### [Dataset records]
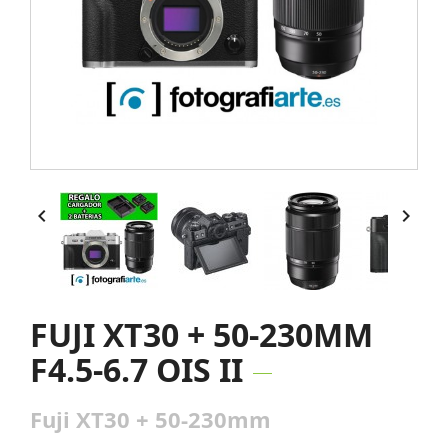


FUJI XT30 + 50-230MM
F4.5-6.7 OIS II
Fuji XT30 + 50-230mm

### [Task prompt]
The whole listing above is to be printed exactly; the pictures stay out.

### [Task result]


FUJI XT30 + 50-230MM
F4.5-6.7 OIS II
Fuji XT30 + 50-230mm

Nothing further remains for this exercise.